Вопль его остался без ответа. Пречистая, если и слышала, никак не прореагировала.
Промолчала и Чаша. Чудовищное порождение древних эпох, когда ангелы ходили по земле и беседовали с людьми, когда Господь являл свой гнев открыто, обращая в пепел города и насылая на людей саранчу и бури, она неведомо сколько столетий пребывала в спячке.
Орден сумел частично разбудить и использовать
И только ощутив рядом с собой подходящую душу, Чаша проснулась полностью. Ее разум, прикосновение которого Робер ощутил вчера, был настолько чуждым всему человеческому, что величайшие мудрецы отступили бы, попытавшись понять его.
В душе молодого рыцаря царил страх – сила, попавшая в его руки, была чудовищной, а ее ноша – явно не по силам одному. Желание избавиться от опасного предмета, хотя бы спрятав его где-нибудь в чаще, боролось с чувством долга перед Орденом.
Магистр приказал доставить Чашу в Иерусалим.
Но она слишком опасна, чтобы использовать ее просто как оружие!
Но даже если спрятать Чашу, то это ничего не решит. Сокрытая, она вновь впадет в сон. Уничтожить ее не в силах даже само время, и через десять, сто или тысячу лет ее снова найдут. Попав в руки людей, она рано или поздно дождется того, кто сможет ее услышать.

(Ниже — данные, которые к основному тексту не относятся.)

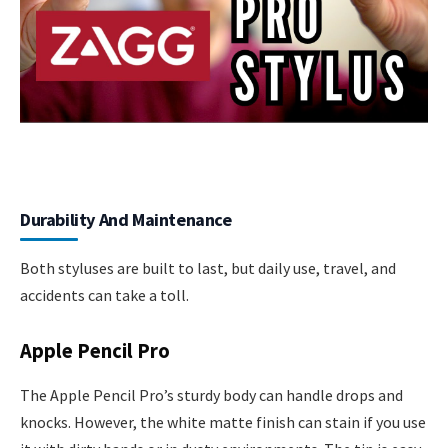
Durability And Maintenance
Both styluses are built to last, but daily use, travel, and
accidents can take a toll.
Apple Pencil Pro
The Apple Pencil Pro’s sturdy body can handle drops and
knocks. However, the white matte finish can stain if you use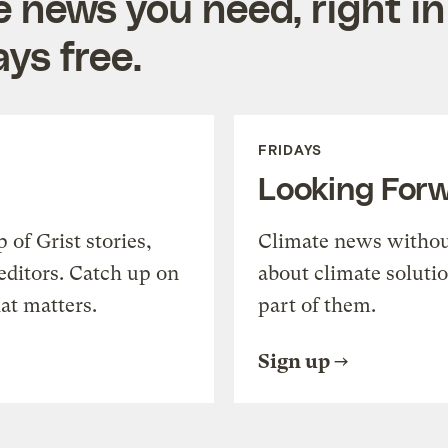
e news you need, right in
ys free.
FRIDAYS
Looking For
of Grist stories,
Climate news withou
editors. Catch up on
about climate soluti
at matters.
part of them.
Sign up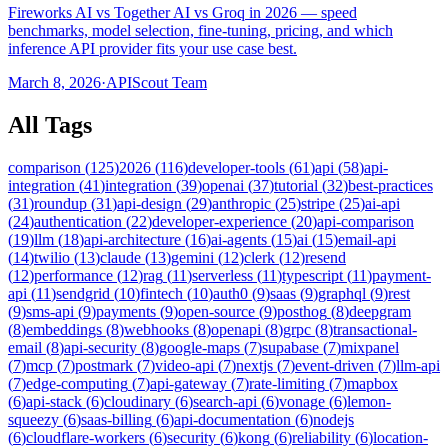
Fireworks AI vs Together AI vs Groq in 2026 — speed
benchmarks, model selection, fine-tuning, pricing, and which
inference API provider fits your use case best.
March 8, 2026
·
APIScout Team
All Tags
comparison
(
125
)
2026
(
116
)
developer-tools
(
61
)
api
(
58
)
api-
integration
(
41
)
integration
(
39
)
openai
(
37
)
tutorial
(
32
)
best-practices
(
31
)
roundup
(
31
)
api-design
(
29
)
anthropic
(
25
)
stripe
(
25
)
ai-api
(
24
)
authentication
(
22
)
developer-experience
(
20
)
api-comparison
(
19
)
llm
(
18
)
api-architecture
(
16
)
ai-agents
(
15
)
ai
(
15
)
email-api
(
14
)
twilio
(
13
)
claude
(
13
)
gemini
(
12
)
clerk
(
12
)
resend
(
12
)
performance
(
12
)
rag
(
11
)
serverless
(
11
)
typescript
(
11
)
payment-
api
(
11
)
sendgrid
(
10
)
fintech
(
10
)
auth0
(
9
)
saas
(
9
)
graphql
(
9
)
rest
(
9
)
sms-api
(
9
)
payments
(
9
)
open-source
(
9
)
posthog
(
8
)
deepgram
(
8
)
embeddings
(
8
)
webhooks
(
8
)
openapi
(
8
)
grpc
(
8
)
transactional-
email
(
8
)
api-security
(
8
)
google-maps
(
7
)
supabase
(
7
)
mixpanel
(
7
)
mcp
(
7
)
postmark
(
7
)
video-api
(
7
)
nextjs
(
7
)
event-driven
(
7
)
llm-api
(
7
)
edge-computing
(
7
)
api-gateway
(
7
)
rate-limiting
(
7
)
mapbox
(
6
)
api-stack
(
6
)
cloudinary
(
6
)
search-api
(
6
)
vonage
(
6
)
lemon-
squeezy
(
6
)
saas-billing
(
6
)
api-documentation
(
6
)
nodejs
(
6
)
cloudflare-workers
(
6
)
security
(
6
)
kong
(
6
)
reliability
(
6
)
location-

И ведь может так случиться, что он не устоит? Пустит всю силу Чаши в ход…
И огненный Апокалипсис придет на землю. Принесенный руками не Антихриста, а человека…

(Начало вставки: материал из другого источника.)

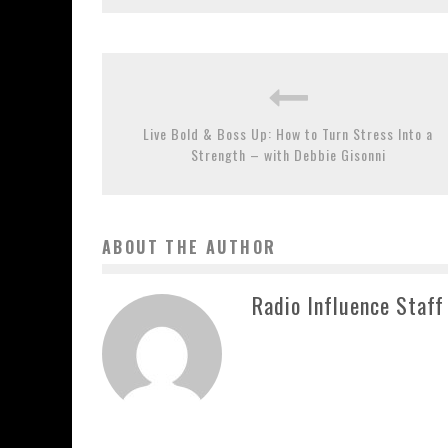
Live Bold & Boss Up: How to Turn Stress Into a
Strength – with Debbie Gisonni
ABOUT THE AUTHOR
Radio Influence Staff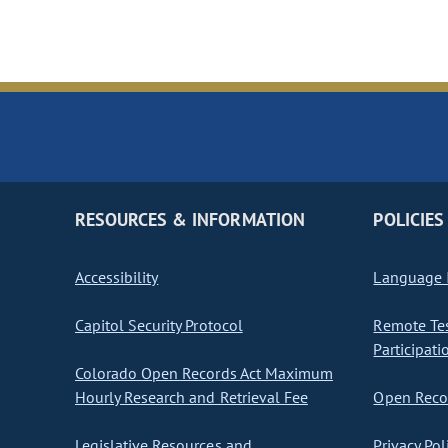
RESOURCES & INFORMATION
POLICIES
Accessibility
Language I
Capitol Security Protocol
Remote Te
Participati
Colorado Open Records Act Maximum
Hourly Research and Retrieval Fee
Open Recor
Legislative Resources and
Privacy Pol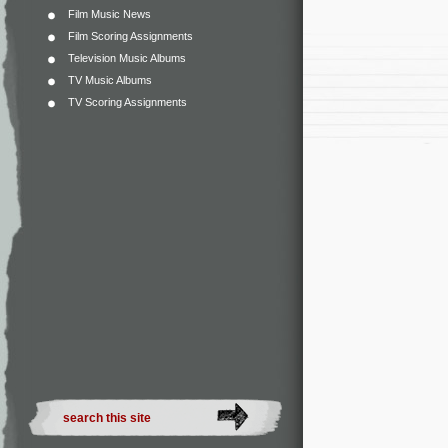
Film Music News
Film Scoring Assignments
Television Music Albums
TV Music Albums
TV Scoring Assignments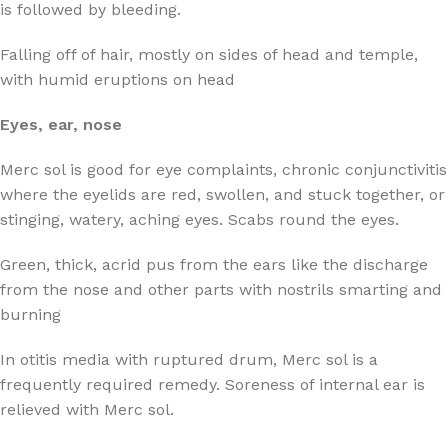
is followed by bleeding.
Falling off of hair, mostly on sides of head and temple,
with humid eruptions on head
Eyes, ear, nose
Merc sol is good for eye complaints, chronic conjunctivitis
where the eyelids are red, swollen, and stuck together, or
stinging, watery, aching eyes. Scabs round the eyes.
Green, thick, acrid pus from the ears like the discharge
from the nose and other parts with nostrils smarting and
burning
In otitis media with ruptured drum, Merc sol is a
frequently required remedy. Soreness of internal ear is
relieved with Merc sol.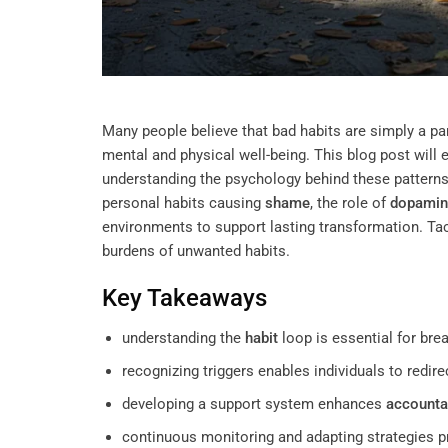
Many people believe that bad habits are simply a part
mental and physical well-being. This blog post will 
understanding the psychology behind these patterns 
personal habits causing
shame
, the role of
dopamin
environments to support lasting transformation. Tackl
burdens of unwanted habits.
Key Takeaways
understanding the
habit
loop is essential for brea
recognizing triggers enables individuals to redire
developing a support system enhances
accountab
continuous monitoring and adapting strategies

– Матерь Божия, на тебя уповаю! – терзаемый сомнениями, Робер опустился на колени и принялся молиться Деве Марии.
Он просил небесную покровительницу Ордена Храма дать ему достаточно сил и терпения, чтобы снести тяжкую ношу, легшую на его плечи, просил мудрости, дабы остеречься от недолжных поступков, и смелости, чтобы противостоять врагам и невзгодам.
Лес вокруг молчал. Замерли лошади, затих ветер, не шевелились ветви, даже птицы перестали петь. Все словно тоже молилось вместе с человеком.
И только когда он поднял голову и расцепил сложенные перед грудью руки, все вновь пришло в движение, зашевелилось, зазвучало и ожило, в вечной какофонии жизни, которой наделил наш мир Господь.
Наскоро перекусив, Робер оседлал лошадей. Молитва помогла ему. Сомнения, если и не были побеждены полностью, отступили куда-то на край сознания, оставив твердую уверенность в том, как надлежит действовать.
Он отвезет Чашу в Святую Землю, а там – пусть будет, что будет.
Навьючив сумки, он осторожно приблизился к Чаше. Искушение бросить ее здесь прошло – кто знает, может быть брат Доминик тоже чист душой? Если он получит Чашу, что ему помешает обратить Европу в огромный костер?
Когда Робер взял ее в руки, то она показалась обжигающе холодной, словно пролежала день в снегу. Он поспешно спрятал ее в мешочек и вскочил в седло. До Марселя еще оставались многие десятки лье.
7 февраля 1208 г. Овернь, окрестности города Клермон
Три дня петлял Робер между гор, настолько диких, что казалось – люди здесь не жили никогда. Пересекал потоки с прозрачной и холодной водой, двигался ущельями, стены которых оставляли только узкую полоску неба вверху. Пастухи в длинных плащах, пасущие стада косматых овец, смотрели на него с удивлением и подозрением.